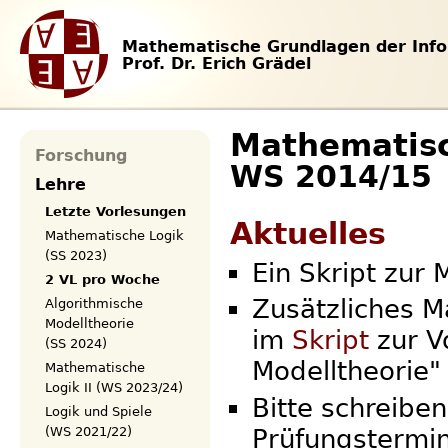
Mathematische Grundlagen der Info
Prof. Dr. Erich Grädel
Mathematisc
Forschung
WS 2014/15
Lehre
Letzte Vorlesungen
Aktuelles
Mathematische Logik
(SS 2023)
Ein Skript zur 
2 VL pro Woche
Zusätzliches Ma
Algorithmische
Modelltheorie
im
Skript
zur V
(SS 2024)
Modelltheorie"
Mathematische
Logik II (WS 2023/24)
Bitte schreibe
Logik und Spiele
(WS 2021/22)
Prüfungstermin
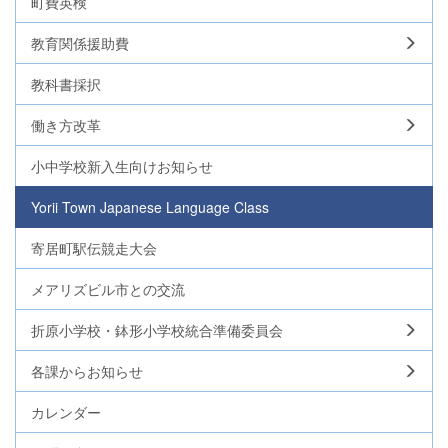
町費英検
教育関係援助費
教科書採択
働き方改革
小中学校新入生向けお知らせ
Yorii Town Japanese Language Class
寄居町駅伝競走大会
メアリズビル市との交流
折原小学校・鉢形小学校統合準備委員会
各課からお知らせ
カレンダー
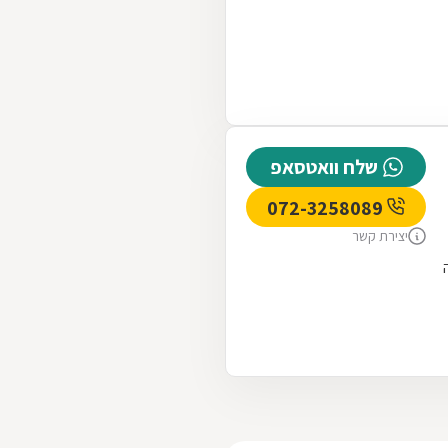
שלח וואטסאפ
072-3258089
יצירת קשר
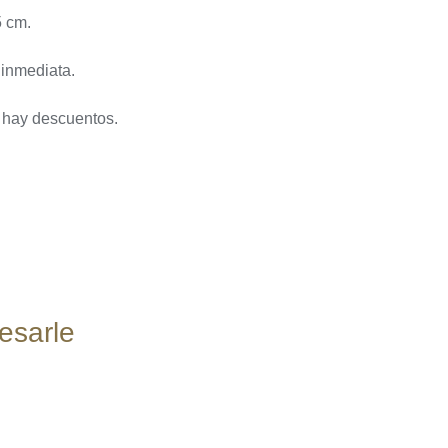
5 cm.
 inmediata.
a hay descuentos.
esarle
AÑADIR
AL
CARRITO
/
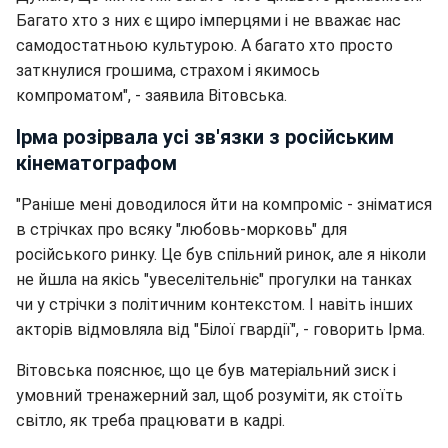
Багато хто з них є щиро імперцями і не вважає нас
самодостатньою культурою. А багато хто просто
заткнулися грошима, страхом і якимось
компроматом", - заявила Вітовська.
Ірма розірвала усі зв'язки з російським
кінематографом
"Раніше мені доводилося йти на компроміс - зніматися
в стрічках про всяку "любовь-морковь" для
російського ринку. Це був спільний ринок, але я ніколи
не йшла на якісь "увеселітельніє" прогулки на танках
чи у стрічки з політичним контекстом. І навіть інших
акторів відмовляла від "Білої гвардії", - говорить Ірма.
Вітовська пояснює, що це був матеріальний зиск і
умовний тренажерний зал, щоб розуміти, як стоїть
світло, як треба працювати в кадрі.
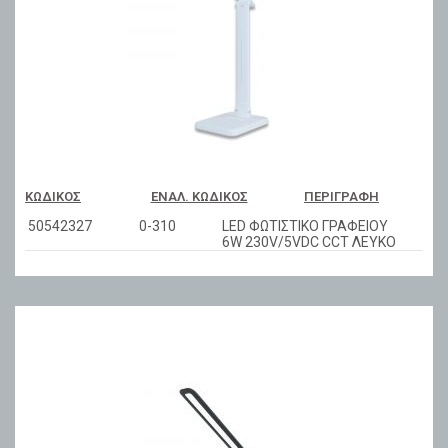
ΚΩΔΙΚΌΣ
ΕΝΑΛ. ΚΩΔΙΚΌΣ
ΠΕΡΙΓΡΑΦΉ
50542327
0-310
LED ΦΩΤΙΣΤΙΚΟ ΓΡΑΦΕΙΟΥ
6W 230V/5VDC CCT ΛΕΥΚΟ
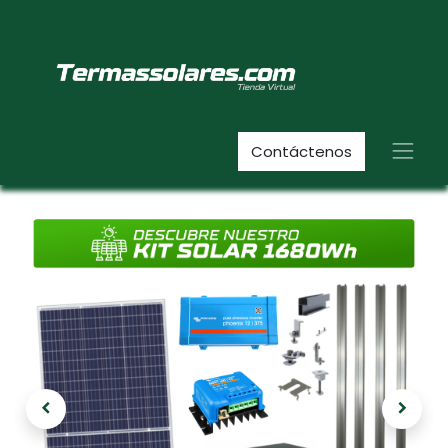
Contáctenos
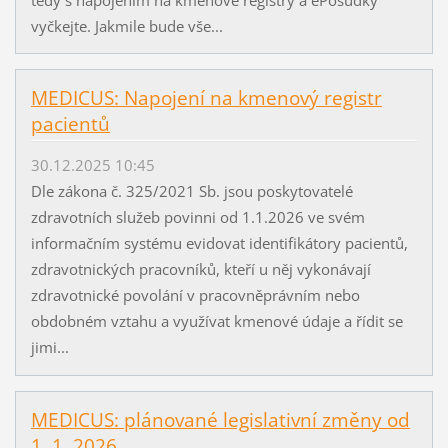
vyčkejte. Jakmile bude vše...
MEDICUS: Napojení na kmenový registr
pacientů
30.12.2025 10:45
Dle zákona č. 325/2021 Sb. jsou poskytovatelé
zdravotních služeb povinni od 1.1.2026 ve svém
informačním systému evidovat identifikátory pacientů,
zdravotnických pracovníků, kteří u něj vykonávají
zdravotnické povolání v pracovněprávním nebo
obdobném vztahu a využívat kmenové údaje a řídit se
jimi...
MEDICUS: plánované legislativní změny od
1. 1. 2026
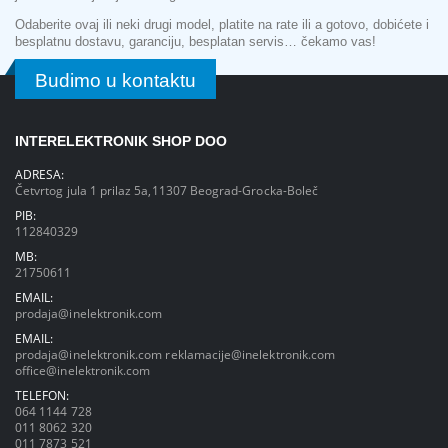
Odaberite ovaj ili neki drugi model, platite na rate ili a gotovo, dobićete i
besplatnu dostavu, garanciju, besplatan servis… čekamo vas!
Budimo u kontaktu
INTERELEKTRONIK SHOP DOO
ADRESA:
Četvrtog jula 1 prilaz 5a,11307 Beograd-Grocka-Boleč
PIB:
112840329
MB:
21750611
EMAIL:
prodaja@inelektronik.com
EMAIL:
prodaja@inelektronik.com
reklamacije@inelektronik.com
office@inelektronik.com
TELEFON:
064 1144 728
011 8062 320
011 7873 521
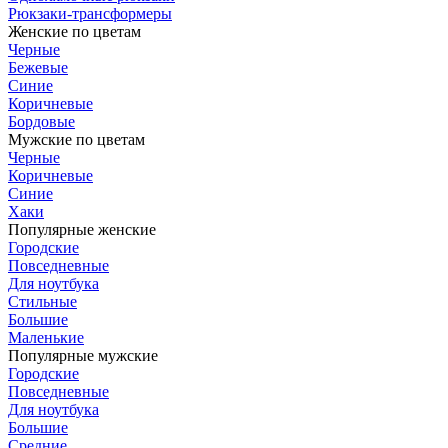
Рюкзаки-трансформеры
Женские по цветам
Черные
Бежевые
Синие
Коричневые
Бордовые
Мужские по цветам
Черные
Коричневые
Синие
Хаки
Популярные женские
Городские
Повседневные
Для ноутбука
Стильные
Большие
Маленькие
Популярные мужские
Городские
Повседневные
Для ноутбука
Большие
Средние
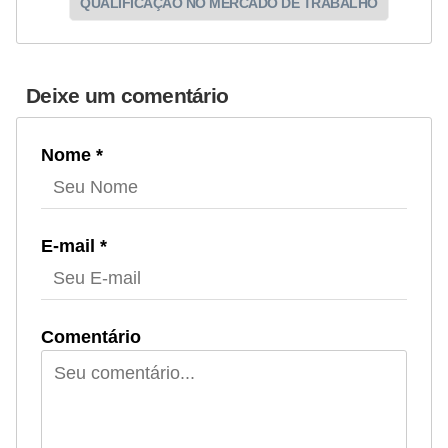
QUALIFICAÇÃO NO MERCADO DE TRABALHO
Deixe um comentário
Nome *
E-mail *
Comentário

——

# What is required:
Copy every line from the entries that contains the word "Вітовська".

# Response for this exercise:
компроматом", - заявила Вітовська.
Вітовська пояснює, що це був матеріальний зиск і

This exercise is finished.